JSS : En décembre dernier s’est tenu le 3e congrès national de la profession. Quels messages avez-vous souhaité faire passer ?

Benoît Santoire : Notre troisième Congrès national était tourné vers des thématiques nouvelles : la proximité, les relations avec les collectivités territoriales mais aussi les implications de l’intelligence artificielle sur nos façons de travailler. Je suis très attaché à promouvoir notre maillage territorial. À travers ce congrès, nous avons souhaité montrer que les commissaires de justice peuvent sécuriser l’environnement juridique des collectivités.

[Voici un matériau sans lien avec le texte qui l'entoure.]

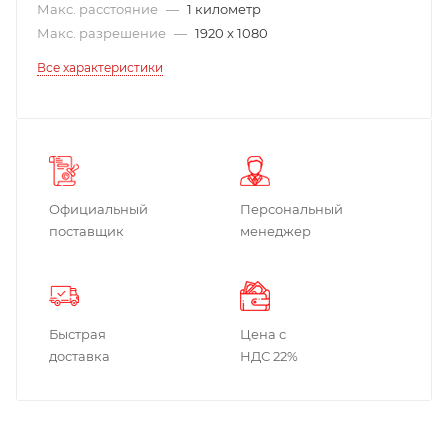
Макс. расстояние
—
1 километр
Макс. разрешение
—
1920 x 1080
Все характеристики
Официальный
Персональный
поставщик
менеджер
Быстрая
Цена с
доставка
НДС 22%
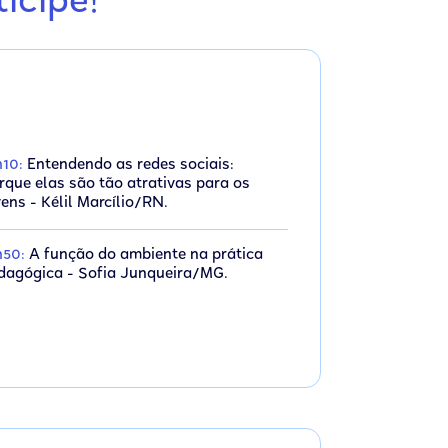
icipe!
h10:
Entendendo as redes sociais:
rque elas são tão atrativas para os
vens - Kélil Marcílio/RN.
h50:
A função do ambiente na prática
dagógica - Sofia Junqueira/MG.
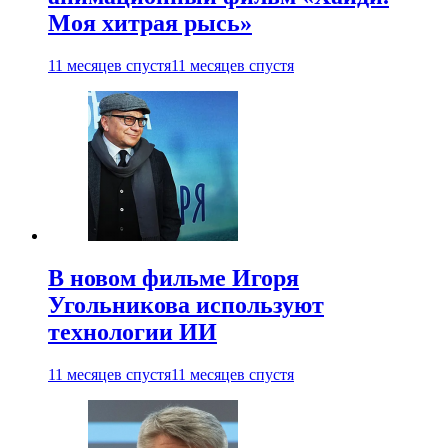
Моя хитрая рысь»
11 месяцев спустя
11 месяцев спустя
В новом фильме Игоря
Угольникова используют
технологии ИИ
11 месяцев спустя
11 месяцев спустя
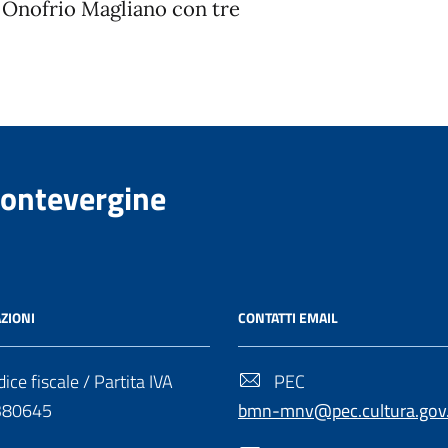
. Onofrio Magliano con tre
Montevergine
ZIONI
CONTATTI EMAIL
ice fiscale / Partita IVA
PEC
380645
bmn-mnv@pec.cultura.gov.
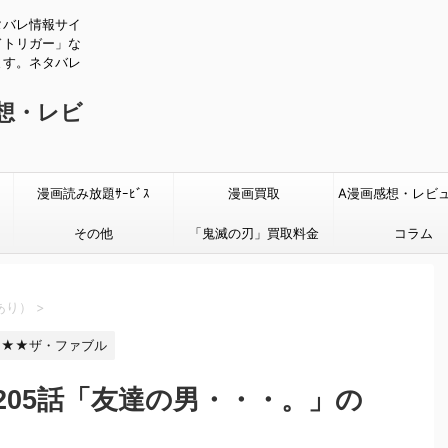
タバレ情報サイ
ドトリガー」な
ます。ネタバレ
感想・レビ
漫画読み放題ｻｰﾋﾞｽ
漫画買取
A漫画感想・レビ
その他
「鬼滅の刃」買取料金
タバレあり
コラム
あり）
>
★★ザ・ファブル
205話「友達の男・・・。」の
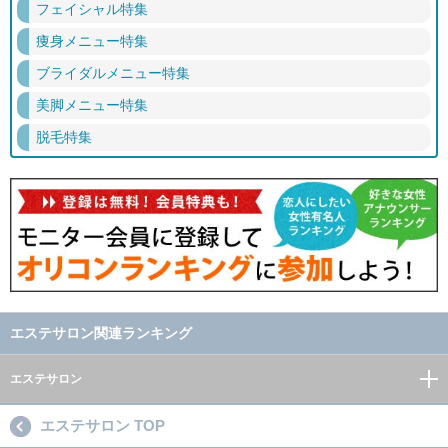
フェイシャル特集
痩身メニュー特集
ブライダルメニュー特集
美脚メニュー特集
脱毛特集
エステサロン関連ランキング
エステサロン
エステサロン TOP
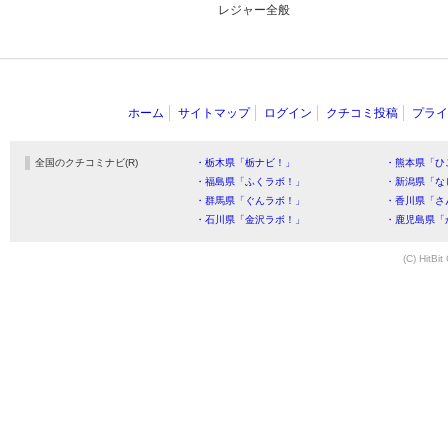
レジャー全般
ホーム
サイトマップ
ログイン
クチコミ投稿
プライ
全国のクチコミナビ(R)
・栃木県「栃ナビ！」
・熊本県「ひ
・福島県「ふくラボ！」
・新潟県「な
・群馬県「ぐんラボ！」
・香川県「さ
・石川県「金沢ラボ！」
・鹿児島県「
(C) HitBit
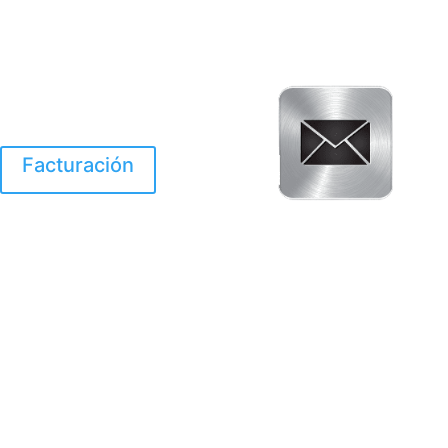
Facturación
El Huracan Otis
destruyo gran parte de
Acapulco.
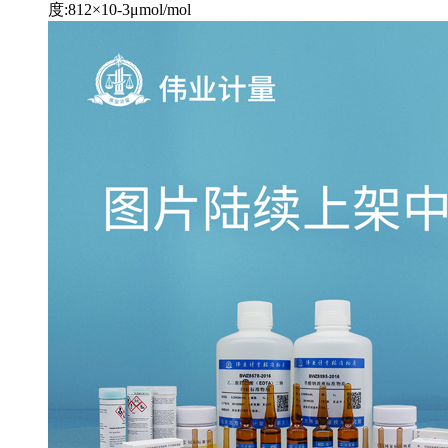
度:812×10-3μmol/mol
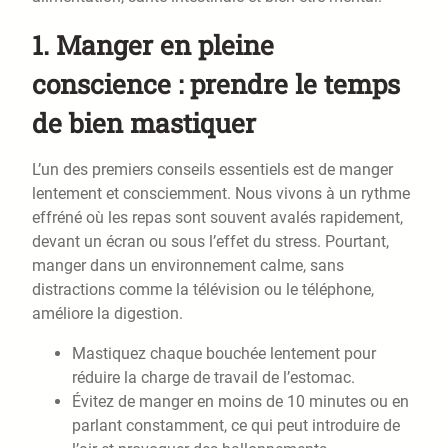
1.
Manger en pleine
conscience : prendre le temps
de bien mastiquer
L’un des premiers conseils essentiels est de manger
lentement et consciemment. Nous vivons à un rythme
effréné où les repas sont souvent avalés rapidement,
devant un écran ou sous l’effet du stress. Pourtant,
manger dans un environnement calme, sans
distractions comme la télévision ou le téléphone,
améliore la digestion.
Mastiquez chaque bouchée lentement pour
réduire la charge de travail de l’estomac.
Évitez de manger en moins de 10 minutes ou en
parlant constamment, ce qui peut introduire de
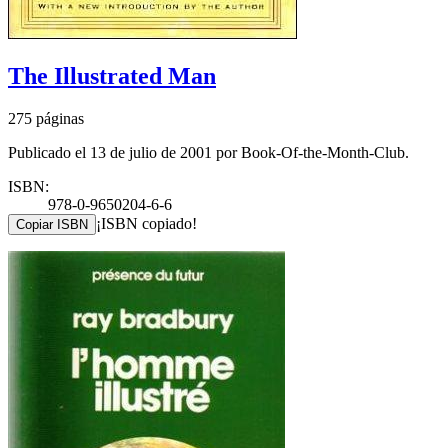
The Illustrated Man
275 páginas
Publicado el 13 de julio de 2001 por Book-Of-the-Month-Club.
ISBN:
978-0-9650204-6-6
¡ISBN copiado!
Copiar ISBN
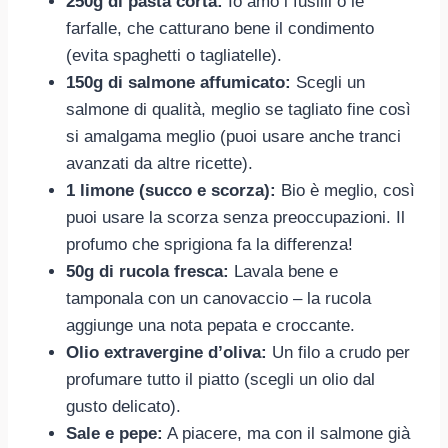
250g di pasta corta:
Io amo i fusilli o le
farfalle, che catturano bene il condimento
(evita spaghetti o tagliatelle).
150g di salmone affumicato:
Scegli un
salmone di qualità, meglio se tagliato fine così
si amalgama meglio (puoi usare anche tranci
avanzati da altre ricette).
1 limone (succo e scorza):
Bio è meglio, così
puoi usare la scorza senza preoccupazioni. Il
profumo che sprigiona fa la differenza!
50g di rucola fresca:
Lavala bene e
tamponala con un canovaccio – la rucola
aggiunge una nota pepata e croccante.
Olio extravergine d’oliva:
Un filo a crudo per
profumare tutto il piatto (scegli un olio dal
gusto delicato).
Sale e pepe:
A piacere, ma con il salmone già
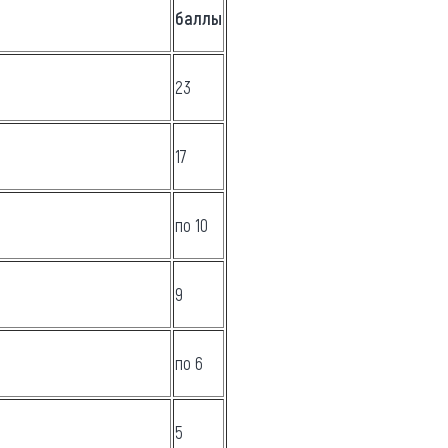
баллы
23
17
по 10
9
по 6
5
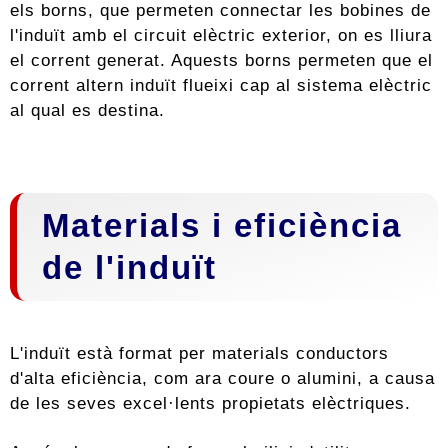
els borns, que permeten connectar les bobines de
l'induït amb el circuit elèctric exterior, on es lliura
el corrent generat. Aquests borns permeten que el
corrent altern induït flueixi cap al sistema elèctric
al qual es destina.
Materials i eficiència
de l'induït
L'induït està format per materials conductors
d'alta eficiència, com ara coure o alumini, a causa
de les seves excel·lents propietats elèctriques.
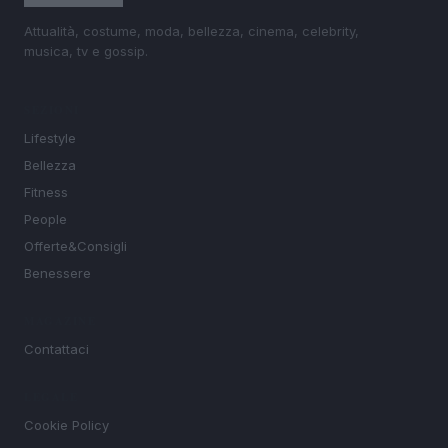
Attualità, costume, moda, bellezza, cinema, celebrity,
musica, tv e gossip.
SEZIONI
Lifestyle
Bellezza
Fitness
People
Offerte&Consigli
Benessere
MAGAZINE
Contattaci
LEGALE
Cookie Policy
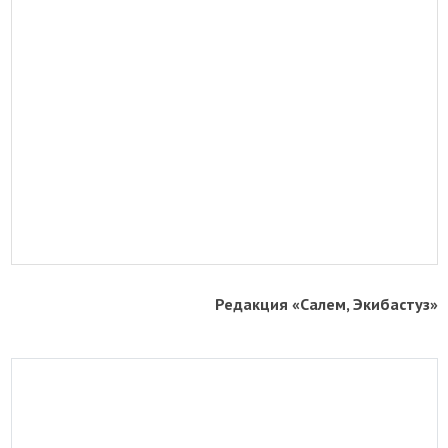
Редакция «Салем, Экибастуз»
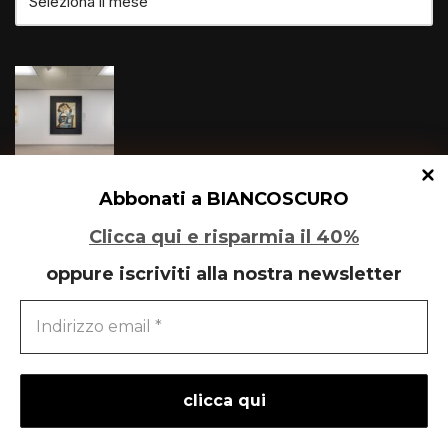
Il primo Picasso di Milano
Abbonati a BIANCOSCURO
Clicca qui e risparmia il 40%
oppure iscriviti alla nostra newsletter
De Chirico e i maestri del Novecento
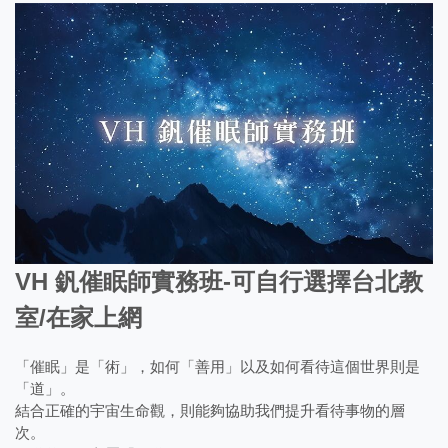
VH 釩催眠師實務班-可自行選擇台北教
室/在家上網
「催眠」是「術」，如何「善用」以及如何看待這個世界則是
「道」。
結合正確的宇宙生命觀，則能夠協助我們提升看待事物的層
次。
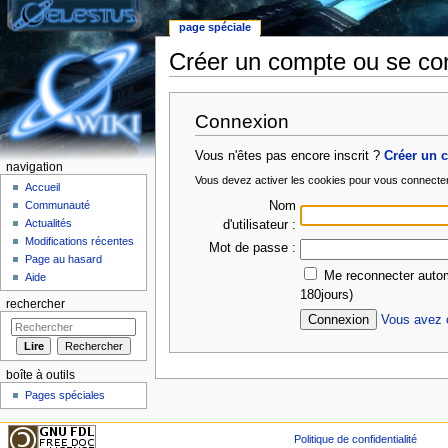
page spéciale
Créer un compte ou se co
Aller à :
Navigation
,
rechercher
Connexion
Vous n'êtes pas encore inscrit ?
Créer un 
navigation
Vous devez activer les cookies pour vous connecte
Accueil
Nom
Communauté
Actualités
d'utilisateur :
Modifications récentes
Mot de passe :
Page au hasard
Me reconnecter autom
Aide
180jours)
rechercher
Vous avez o
boîte à outils
Pages spéciales
Politique de confidentialité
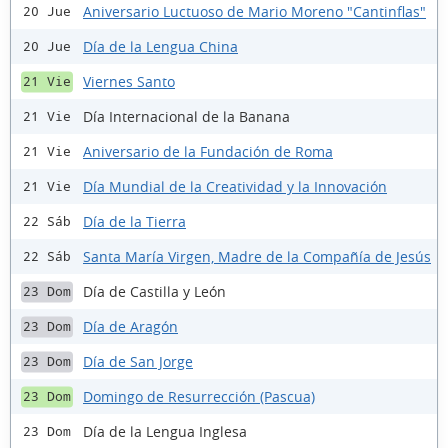
Aniversario Luctuoso de Mario Moreno "Cantinflas"
20 Jue
Día de la Lengua China
20 Jue
Viernes Santo
21 Vie
Día Internacional de la Banana
21 Vie
Aniversario de la Fundación de Roma
21 Vie
Día Mundial de la Creatividad y la Innovación
21 Vie
Día de la Tierra
22 Sáb
Santa María Virgen, Madre de la Compañía de Jesús
22 Sáb
Día de Castilla y León
23 Dom
Día de Aragón
23 Dom
Día de San Jorge
23 Dom
Domingo de Resurrección (Pascua)
23 Dom
Día de la Lengua Inglesa
23 Dom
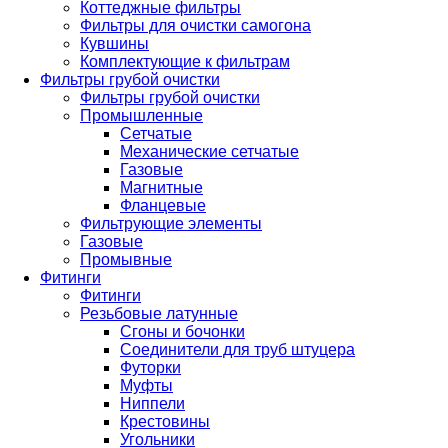
Коттеджные фильтры
Фильтры для очистки самогона
Кувшины
Комплектующие к фильтрам
Фильтры грубой очистки
Фильтры грубой очистки
Промышленные
Сетчатые
Механические сетчатые
Газовые
Магнитные
Фланцевые
Фильтрующие элементы
Газовые
Промывные
Фитинги
Фитинги
Резьбовые латунные
Сгоны и бочонки
Соединители для труб штуцера
Футорки
Муфты
Ниппели
Крестовины
Угольники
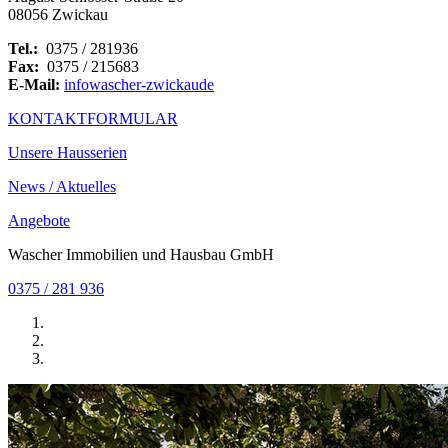
08056 Zwickau
Tel.:
0375 / 281936
Fax:
0375 / 215683
E-Mail:
info
wascher-zwickau
de
KONTAKTFORMULAR
Unsere Hausserien
News / Aktuelles
Angebote
Wascher Immobilien und Hausbau GmbH
0375 / 281 936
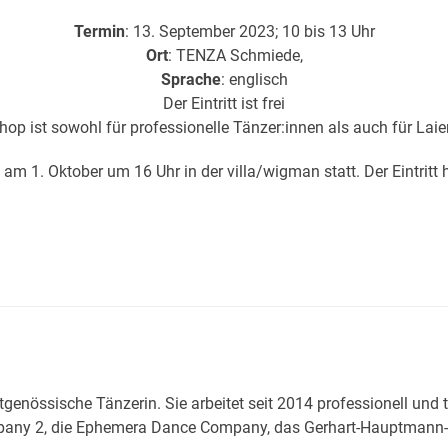
Termin
: 13. September 2023; 10 bis 13 Uhr
Ort
: TENZA Schmiede,
Sprache
: englisch
Der Eintritt ist frei
op ist sowohl für professionelle Tänzer:innen als auch für Lai
1. Oktober um 16 Uhr in der villa/wigman statt. Der Eintritt hier
itgenössische Tänzerin. Sie arbeitet seit 2014 professionell und
ny 2, die Ephemera Dance Company, das Gerhart-Hauptmann-The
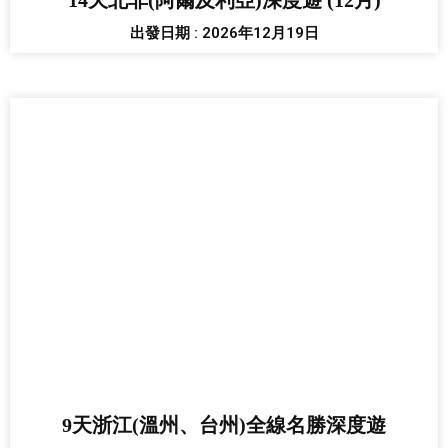
14天北非(阿爾及利亞)深度遊 (12月)
出發日期 : 2026年12月19日
9天浙江(溫州、台州)全線名勝深度遊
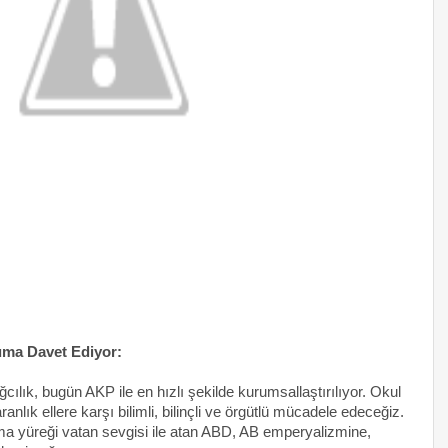
uma Davet Ediyor:
ğcılık, bugün AKP ile en hızlı şekilde kurumsallaştırılıyor. Okul
nlık ellere karşı bilimli, bilinçli ve örgütlü mücadele edeceğiz
.
ma yüreği vatan sevgisi ile atan ABD, AB emperyalizmine,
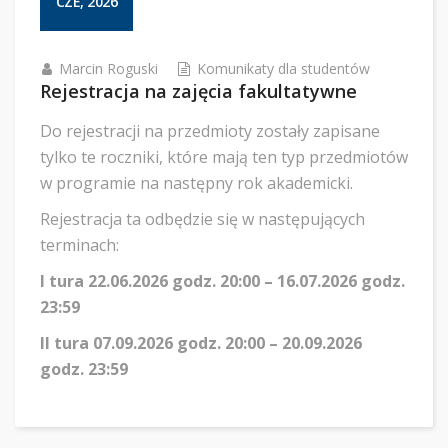
CZE, 2026
Marcin Roguski
Komunikaty dla studentów
Rejestracja na zajęcia fakultatywne
Do rejestracji na przedmioty zostały zapisane
tylko te roczniki, które mają ten typ przedmiotów
w programie na następny rok akademicki.
Rejestracja ta odbędzie się w następujących
terminach:
I tura 22.06.2026 godz. 20:00 – 16.07.2026 godz.
23:59
II tura 07.09.2026 godz. 20:00 – 20.09.2026
godz. 23:59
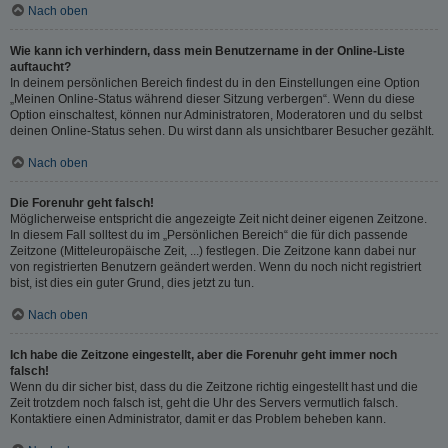
Nach oben
Wie kann ich verhindern, dass mein Benutzername in der Online-Liste
auftaucht?
In deinem persönlichen Bereich findest du in den Einstellungen eine Option
„Meinen Online-Status während dieser Sitzung verbergen“. Wenn du diese
Option einschaltest, können nur Administratoren, Moderatoren und du selbst
deinen Online-Status sehen. Du wirst dann als unsichtbarer Besucher gezählt.
Nach oben
Die Forenuhr geht falsch!
Möglicherweise entspricht die angezeigte Zeit nicht deiner eigenen Zeitzone.
In diesem Fall solltest du im „Persönlichen Bereich“ die für dich passende
Zeitzone (Mitteleuropäische Zeit, ...) festlegen. Die Zeitzone kann dabei nur
von registrierten Benutzern geändert werden. Wenn du noch nicht registriert
bist, ist dies ein guter Grund, dies jetzt zu tun.
Nach oben
Ich habe die Zeitzone eingestellt, aber die Forenuhr geht immer noch
falsch!
Wenn du dir sicher bist, dass du die Zeitzone richtig eingestellt hast und die
Zeit trotzdem noch falsch ist, geht die Uhr des Servers vermutlich falsch.
Kontaktiere einen Administrator, damit er das Problem beheben kann.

C’est l’objet de l’ouvrage que nous avons présenté, « Les commissaires de justice au service du droit public », fruit d’un long travail collectif concrétisé sous la forme de 250 fiches pratiques à destination des élus locaux pour les aider dans leur quotidien. J’ai rencontré David Lisnard, président de l’Association des maires de France, qui m’a fait part de son enthousiasme sur ce projet.

La question de l’IA, incontournable aujourd’hui pour les professions du droit, a été particulièrement discutée sous l’angle de l’éthique et de la déontologie. Il est très important pour la profession que nous puissions avancer sur ce sujet. Nous avons voulu démontrer que notre métier de commissaire de justice est avant tout une profession réinventée et enracinée.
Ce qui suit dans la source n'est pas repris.